We would love if this issue of Uncensored Detective published this month in 1946 had a story relating to the desperate clown on the cover, but no such luck. You can read the text of the issue at this link, but we’ll summarize for those short of time—you learn about cheating spouses, a killer cop, and a millionaire con artist, but no clowns. The stories are all interesting (as are the photos and photo-illustrations posed by models that probably barely earned meal money for the week), but the tale of double homicide on Lowry Air Force Base in Denver is the one that caught our interest.
The details of the murders are not in any way fantastic, but because the parties of interest are all Chinese cadets Uncensored Detective gets to drop lines like this one: The workings of the Oriental mind are strange indeed. And this one: What secret mechanism in the Oriental mind caused a normal Chinese student to go berserk and commit murders for pride? Oh, those inscrutable Chinese.
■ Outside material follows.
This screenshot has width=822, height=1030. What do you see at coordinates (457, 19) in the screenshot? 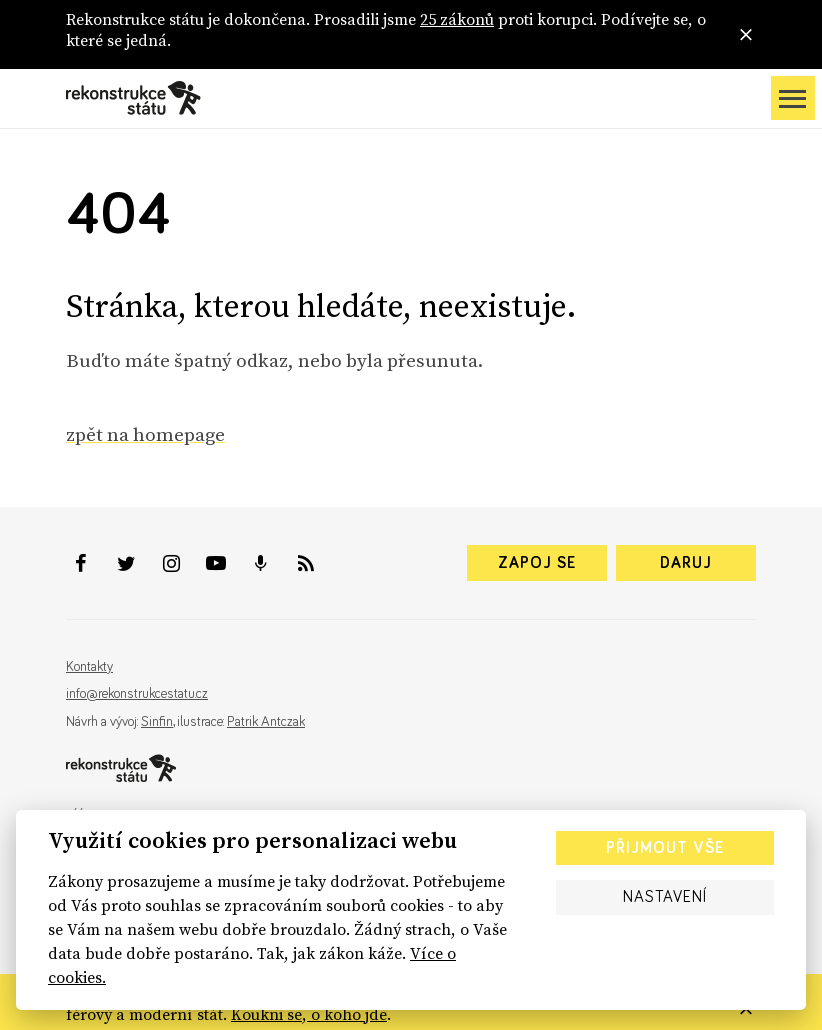
I see `25 zákonů` at bounding box center [457, 19].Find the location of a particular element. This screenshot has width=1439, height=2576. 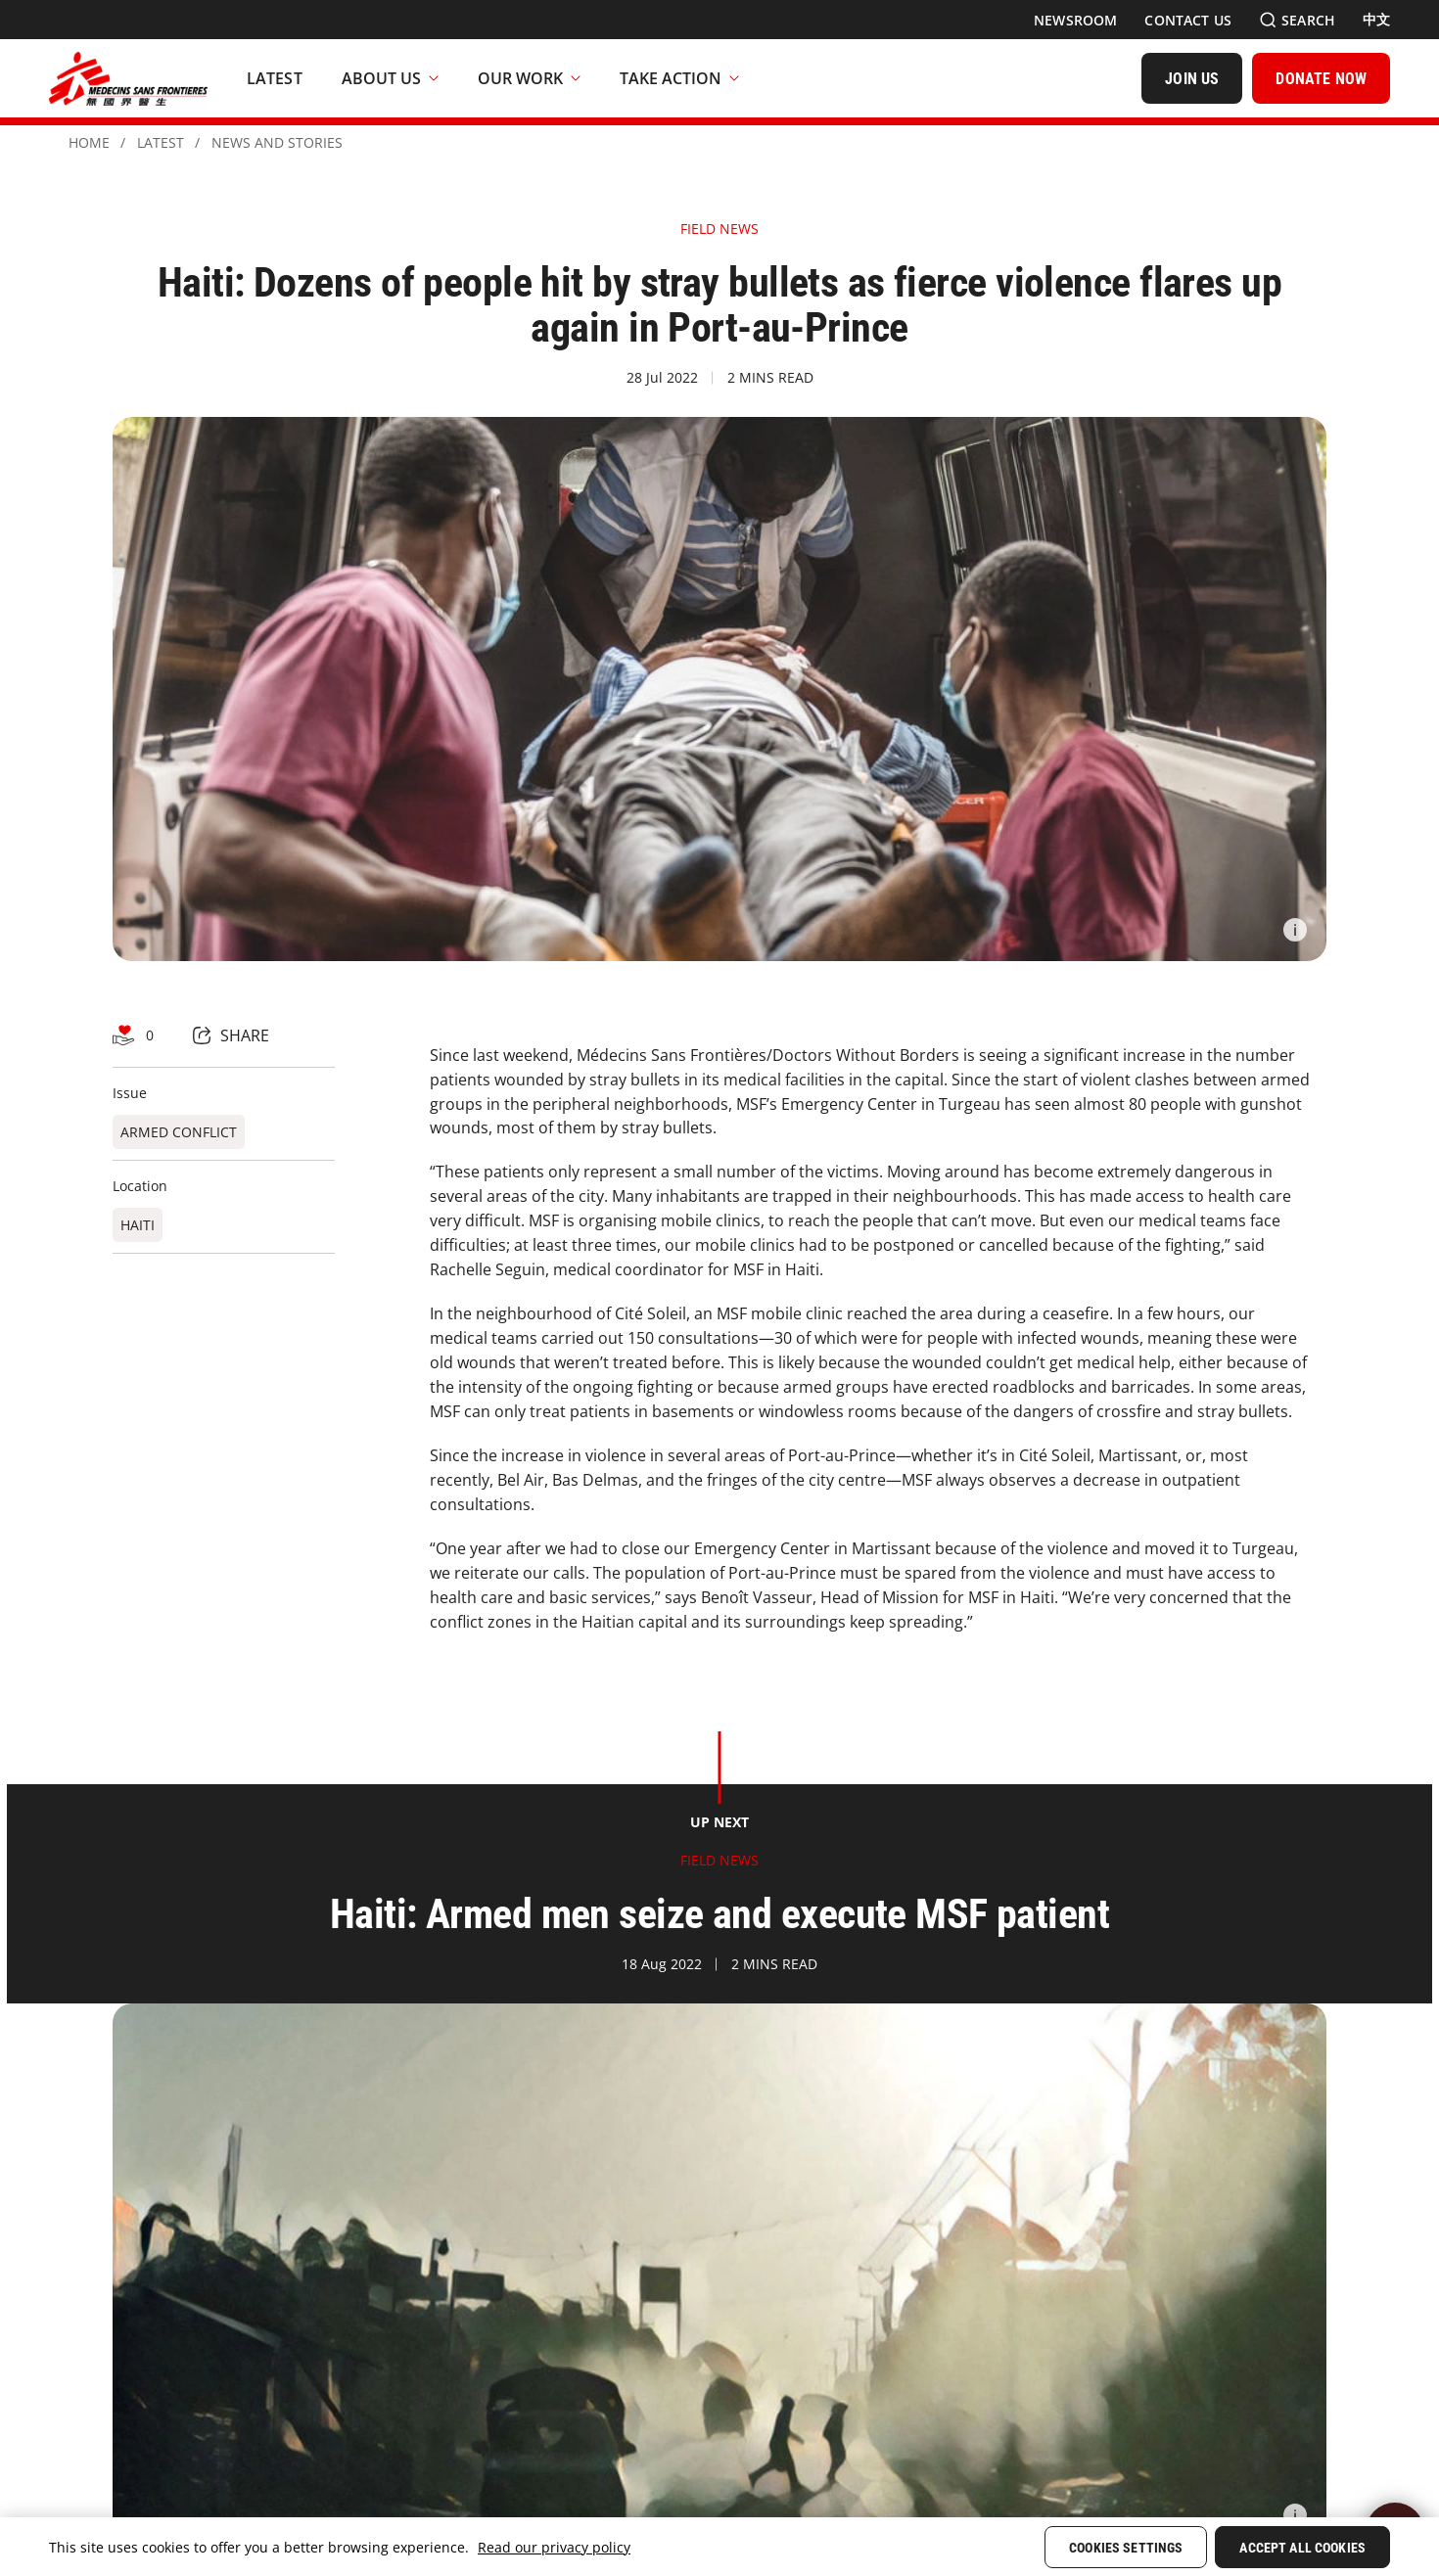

The story is a classic case of framing the banal as somehow alien when it involves other ethnic groups, and it’s a lazy, vicious form of journalism you see often in both old magazines and modern cable news. The mechanism of murder in the Denver crime was indeed pride, and that’s not so secret or strange. The other murders in the magazine were committed for jealousy, money, and lust, and there’s nothing secret or strange about those either. What would be strange is clowns. But there isn’t a single damned one in the magazine.